All councils had to submit either a merger proposal or an improvement plan demonstrating how they would meet seven sustainability performance measures by 2025. Since this time, much of the focus has been on forced mergers with resulting court cases and the government backing down on some Sydney mergers and totally withdrawing the regional council mergers.
However, the improvement plans are still required to be met and with the Office of the Auditor General now conducting council audits, it is likely there will be greater scrutiny and accountability placed upon councils to deliver on the promises made in their improvement plans.
One of the most pressing issues facing NSW councils is addressing their infrastructure backlogs. For many councils, they have not adequately accounted for nor funded depreciation of their assets in the past. Having to now demonstrate that they are sustainable, councils are having to find several million dollars in extra revenue each year to adequately fund this backlog.
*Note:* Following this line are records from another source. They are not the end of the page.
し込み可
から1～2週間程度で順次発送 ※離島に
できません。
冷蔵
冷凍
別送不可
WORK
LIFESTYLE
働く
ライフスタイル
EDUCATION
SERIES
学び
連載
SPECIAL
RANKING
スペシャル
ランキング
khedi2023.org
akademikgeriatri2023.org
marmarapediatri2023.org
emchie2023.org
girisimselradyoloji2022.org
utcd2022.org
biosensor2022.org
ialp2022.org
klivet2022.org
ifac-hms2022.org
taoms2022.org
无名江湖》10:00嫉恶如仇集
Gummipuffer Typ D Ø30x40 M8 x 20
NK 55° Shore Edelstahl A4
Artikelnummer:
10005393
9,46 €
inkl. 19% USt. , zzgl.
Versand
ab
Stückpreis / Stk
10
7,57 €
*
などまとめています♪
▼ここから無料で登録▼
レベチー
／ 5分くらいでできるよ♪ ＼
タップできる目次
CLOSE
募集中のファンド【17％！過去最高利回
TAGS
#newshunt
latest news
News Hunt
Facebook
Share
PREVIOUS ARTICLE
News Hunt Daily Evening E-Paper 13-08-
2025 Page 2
The improvement plan for my council required us to look first for savings and efficiencies. In our first year we found $1.2 million through voluntary savings. This current year we are projected to save a further $2.5 million. We are systematically reviewing all of our services to determine whether we are operating efficiently and providing the services our community wants at a level of service they expect.
Our last resort is a Special Rate Variation of $3 million per year to be spent on our roads. Our infrastructure backlog is $90 million. This $3 million will go some way to tackling this but we still have a gap we need to close.
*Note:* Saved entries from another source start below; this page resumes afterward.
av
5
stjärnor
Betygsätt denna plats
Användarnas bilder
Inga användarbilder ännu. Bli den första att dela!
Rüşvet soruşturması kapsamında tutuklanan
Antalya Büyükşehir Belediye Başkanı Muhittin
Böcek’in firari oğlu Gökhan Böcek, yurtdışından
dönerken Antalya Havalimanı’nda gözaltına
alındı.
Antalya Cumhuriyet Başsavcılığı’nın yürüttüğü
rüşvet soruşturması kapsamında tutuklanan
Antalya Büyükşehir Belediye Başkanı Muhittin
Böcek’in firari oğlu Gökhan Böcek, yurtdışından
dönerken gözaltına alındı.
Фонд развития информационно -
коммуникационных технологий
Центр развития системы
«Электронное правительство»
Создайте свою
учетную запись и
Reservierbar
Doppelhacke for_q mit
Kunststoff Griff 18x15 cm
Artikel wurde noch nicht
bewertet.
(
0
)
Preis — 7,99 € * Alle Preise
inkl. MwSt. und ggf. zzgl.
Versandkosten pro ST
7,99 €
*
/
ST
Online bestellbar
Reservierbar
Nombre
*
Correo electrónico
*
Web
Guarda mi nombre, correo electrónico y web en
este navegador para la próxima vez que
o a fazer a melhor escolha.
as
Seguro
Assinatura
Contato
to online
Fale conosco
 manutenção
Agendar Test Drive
The UK austerity measures are well-known in Australia and I was keen to see how councils have responded to this challenge. With this in mind, I was grateful my council agreed to send me to the UK to see for myself how the sector is faring. I visited Coventry, Birmingham, Wolverhampton, Manchester, Greater Manchester and Aylesbury councils and also had discussions with Kim Ryley (formerly CEO of Cheshire East Borough Council), Sarah Pickup (LGA), Jonathan CarrWest (LGiU) and Paul O’Brien (APSE).
Paul gave some examples of the innovative thinking councils were employing such as one council that charges cruise ships handsomely to offload their waste and then uses it as fuel for their bioenergy plant. This generated not just energy but several hundred thousand pounds in additional revenue.
This for me was the greatest learning. Councils in my view have been traditionally conservative, risk averse and very reluctant to enter the commercial realm for fear of being told to stick to their knitting or getting a backlash from competing private sector interests.